Sure, his left was stiffer, but it bent. And it held his weight. “Oh my God.” He lowered and pushed up again with no pain and no difficulty. “Oh my God.”

She turned away, pulled a jump rope off the wall, and tossed it to him. “Try a few. Slow and close to the ground.”

“Whoa.” He gave her his you-can’t-be-serious look. “Toe lifts are a whole lot different from jumping.”

“You’ve got the muscle and the support structures in place. Now that the fluid is flowing around those tissues again, they’ll move the way they should. And the best way to keep them moving is exercise.”

He offered a hesitant “Okay…”

He started with single jumps on his good foot, his injured foot barely touching the ground.

“Add a little more of your weight to your other foot with each jump,” she said.

With little more than a twinge, his ankle moved with the pressure, bounced back with the release. And did it again. And again. And within a couple of minutes, he was jumping rope with his weight distributed evenly on both feet. “No. Way.”

He continued jumping, testing out different amounts of pressure. He felt strong and free for the first time in months. “You’ve been here one day, and look at me. I’m jumping rope.”

When he looked up at her, she was grinning. A big, white smile that split her pretty face and brought out dimples beside her mouth. The joy there lit her from the inside out, and the sight made Noah lose his rhythm. The rope hit his shins, and he looked down in confusion.
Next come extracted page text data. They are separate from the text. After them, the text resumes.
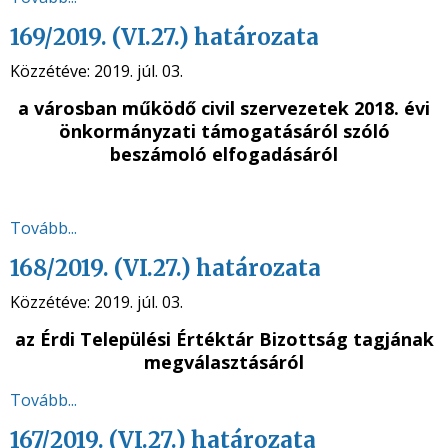
169/2019. (VI.27.) határozata
Közzétéve:
2019. júl. 03.
a városban működő civil szervezetek 2018. évi
önkormányzati támogatásáról szóló
beszámoló elfogadásáról
Tovább...
168/2019. (VI.27.) határozata
Közzétéve:
2019. júl. 03.
az Érdi Települési Értéktár Bizottság tagjának
megválasztásáról
Tovább...
167/2019. (VI.27.) határozata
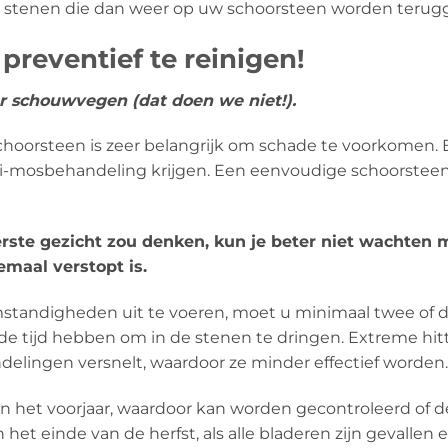
 stenen die dan weer op uw schoorsteen worden terugg
reventief te reinigen!
er schouwvegen (dat doen we niet!).
schoorsteen is zeer belangrijk om schade te voorkome
nti-mosbehandeling krijgen. Een eenvoudige schoorstee
eerste gezicht zou denken, kun je beter niet wachten
emaal verstopt is.
tandigheden uit te voeren, moet u minimaal twee of d
 de tijd hebben om in de stenen te dringen. Extreme h
lingen versnelt, waardoor ze minder effectief worden.
 in het voorjaar, waardoor kan worden gecontroleerd of 
het einde van de herfst, als alle bladeren zijn gevallen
“Okay, get dressed and jump for five minutes without shoes.” She tossed him his jeans from the table. “Then put on socks, running shoes, and tie them tight enough to support your ankle but not tight enough to stop circulation. Jump another fifteen minutes. Finish by sliding into your hot tub for an hour to soak. That will give me time to unpack the groceries and get ice ready for you. You can ice it while I’m giving you a nutrition and cooking lesson.”

He stared at her while thoughts clicked through his mind in split-second wisps—she wasn’t bitching about pulling groceries in by herself; she was letting him relax while she continued working, and she was still planning on cooking and teaching—all after a very long twenty-four hours. Sure, it was her job, but still…
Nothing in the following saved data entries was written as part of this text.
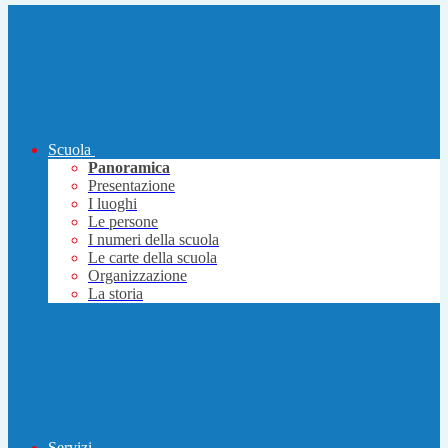
Scuola
Panoramica
Presentazione
I luoghi
Le persone
I numeri della scuola
Le carte della scuola
Organizzazione
La storia
Servizi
“Who are you,” he asked, “and what did you do with the Julia I drove to meet the tow truck this morning?”

“Get used to it—Julia’s on duty now.”

But as she walked out, Noah found he was both thrilled by today’s success and disappointed she was so steadfast in her opposition to sleeping with him while they worked together. Because watching her ass tip back and forth beneath that cheek-hugging denim created an ache deep in his gut, one he’d be living with for a long damn time if he couldn’t convince her to ease those rigid rules.
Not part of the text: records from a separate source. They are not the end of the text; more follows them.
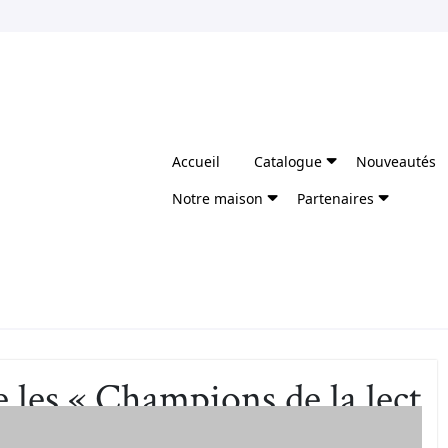
Accueil
Catalogue
Nouveautés
Notre maison
Partenaires
 les « Champions de la lect
TSA »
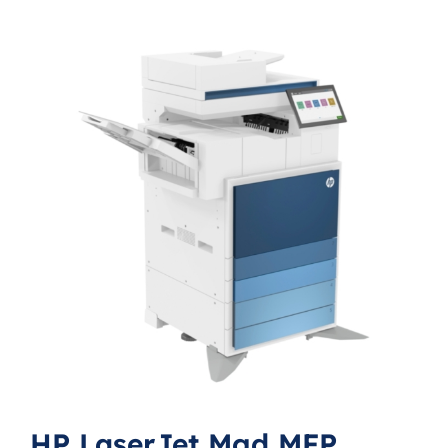
HP LaserJet Mgd MFP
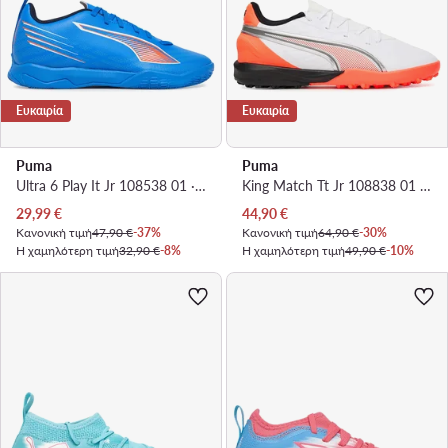
Ευκαιρία
Ευκαιρία
Puma
Puma
Ultra 6 Play It Jr 108538 01 · Ποδοσφαιρικά Παπούτσια
King Match Tt Jr 108838 01 · Ποδοσφαιρικά Παπούτσια
Τρέχουσα τιμή
Τρέχουσα τιμή
29,99
€
44,90
€
Κανονική τιμή
47,90 €
-37%
Κανονική τιμή
64,90 €
-30%
Η χαμηλότερη τιμή
32,90 €
-8%
Η χαμηλότερη τιμή
49,90 €
-10%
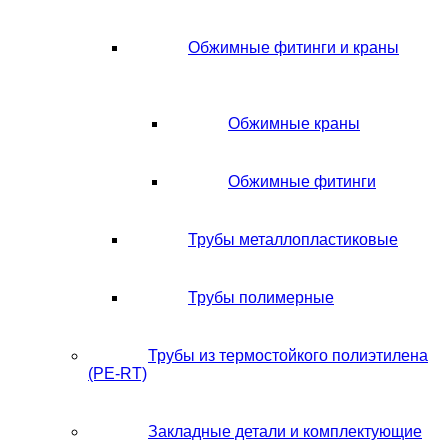
Обжимные фитинги и краны
Обжимные краны
Обжимные фитинги
Трубы металлопластиковые
Трубы полимерные
Трубы из термостойкого полиэтилена
(PE-RT)
Закладные детали и комплектующие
Julia stepped into the back door of Noah’s house to blaring rap music. Not unusual, but she still winced a little at the assault on her eardrums as she slid her parka off, toed out of her boots, and shook snowflakes out of her hair.

She’d quickly learned over their first week together that she and Noah had similar tastes in a lot of things, including music. He just liked his about fifty decibels higher.

She started toward the kitchen five feet away, but jerked to a stop as someone whizzed through the room on something that moved entirely too fast.

That was another thing she’d learned over the last seven days—Noah really, really, really liked speed, air, and adrenaline. Not necessarily in that order. He was also an incurable extrovert, and every time she came into the house, there was inevitably someone, or more than one someone, there talking business, hanging out, working on the boarding trampoline in his gym or raiding the fridge. She’d never known men could eat so damn much food until she had to keep his fridge stocked.

Since she wasn’t sure if the blur she’d just witnessed was Noah or one of his many buddies, she decided to hold off yelling at said blur.

She set down the electrostimulation machine she’d received in the mail today on the breakfast bar and started toward the living room. “Noah—”

His name ended on a scream as the blur whipped into the kitchen. Julia jumped back to avoid collision. She grabbed the counter with one hand and slammed the other to her chest as the blur slowed to a stop in front of her. Noah. Surprise, surprise. And the thing he was riding looked like a cross between a snowboard and a skateboard.